Here's a quick tour of the place and can't wait to crack on with some new music!



Jono


----------



## CACKLAND (Aug 7, 2016)

Great stuff Jono! Love the creativity


----------



## JoeBarlow (Aug 7, 2016)

Are you Richard Ayoade? Haha but seriously, this video cracked me up!


----------



## Noam Guterman (Aug 7, 2016)

Lost it at the Grammy rack.
Good work. Can't wait to hear your mixes!


----------



## passsacaglia (Aug 7, 2016)

EPIC ! How many salaries did it take for you savin' up for this?!
I must apply for those thinkspace programs right away and let the work comin!


----------



## Suganthan (Aug 7, 2016)

OMG! Didn't expect this :D


----------



## Baron Greuner (Aug 7, 2016)

What's all that shit all over your keyboard? It looks like you just shot a pigeon.


----------



## synthpunk (Aug 7, 2016)

your a crazy mofo! 

ps Is it ok to ask where the real studio in first shot is ?


----------



## SymphonicSamples (Aug 7, 2016)

See the problem I find with videos like this is, even though you give us a taste of all the studio magic you don't share the trade secrets like dimensions, brand of monitors, all the finer details one would require when trying to emulate such a setup, hell even Junkie XL is kind enough to share a lot of those details. But I guess there still needs to be some magic left in the music business and for that I salute you Jono


----------



## InLight-Tone (Aug 7, 2016)

Now we get to see where all that money you've been spending is going, I can "smell" the success!


----------



## dgburns (Aug 7, 2016)

You forgot to mention the biggest innovation you created-

Variable outdoor sonic accoustic environment ,the single greatest way to eliminate those pesky room nodes.And even though you have the minor issue of weather to deal with,most delicate sophisticated electronic pro audio equipment,such as your lovely collection,is most likely engineered to withstand even the largest typhoon.Looks like your gear has already seen a few encounters with said weather.


----------



## jononotbono (Aug 7, 2016)

synthpunk said:


> your a crazy mofo!
> 
> ps Is it ok to ask where the real studio in first shot is ?
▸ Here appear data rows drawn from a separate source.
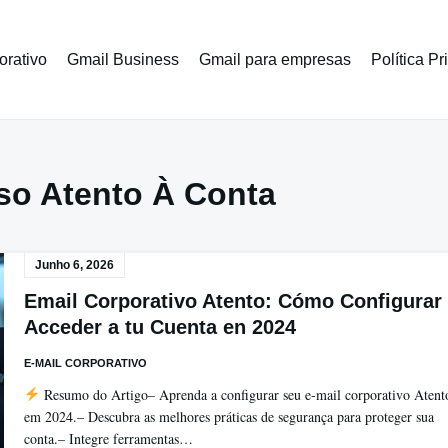
orativo
Gmail Business
Gmail para empresas
Política P
so Atento À Conta
Junho 6, 2026
Email Corporativo Atento: Cómo Configurar
Acceder a tu Cuenta en 2024
E-MAIL CORPORATIVO
Resumo do Artigo– Aprenda a configurar seu e-mail corporativo Atent
em 2024.– Descubra as melhores práticas de segurança para proteger sua
conta.– Integre ferramentas…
Currently my interior Music Lab is on the Isle of Wight!


----------



## synthpunk (Aug 7, 2016)

video/pix for inspiration please ?



jononotbono said:


> Currently my interior Music Lab is on the Isle of Wight!


----------



## jononotbono (Aug 7, 2016)

Sure thing man! I can make a short video soon! I just have a couple of hectic music deadlines to meet in the following week and I'll see what I can rustle up. A great excuse to have a play around with Final Cut!


----------



## Lode_Runner (Aug 7, 2016)

This is what happens when you've spent all your money on sample libraries


----------



## Rex282 (Aug 7, 2016)

My only question about your most excellent rig is the viewing window shards sharp enough to puncture a pigeon neck in case you want a a bit of a gnosh.All in all quite nice..carry on...


----------



## SymphonicSamples (Aug 7, 2016)

Jono, it's not normally within my natural to be critical of someones hard work and efforts, but if I could just point out your right monitors slightly is off axis by about 5 degrees, by adjusting this your stereo image will be greatly enhanced and I'm certain your clients will notice this also. And if I could be so bold as to suggest a superb ergonomic studio chair that may fit nicely with your current setup. I hope you don't mind the suggestions, after all it's VI Control man, musicians helping musicians


----------



## Rex282 (Aug 7, 2016)

SymphonicSamples said:


>



I got a chair just like that from Ikea......LOVE IT!!


----------



## jononotbono (Aug 8, 2016)

It's a perfect collaboration coming on!


----------



## synthpunk (Aug 8, 2016)

I think I may sell my Herman Miller's for this one.



Rex282 said:


> I got a chair just like that from Ikea......LOVE IT!!


----------



## Zhao Shen (Aug 8, 2016)

Man, you sure spoiled yourself with the studio gear. Show some restraint, it helps to not buy every new piece of gear that comes out...


----------



## GonzoFB (Aug 14, 2016)

But isn't that why the Lord blessed us with credit cards? No? Whoops, my bad!!


----------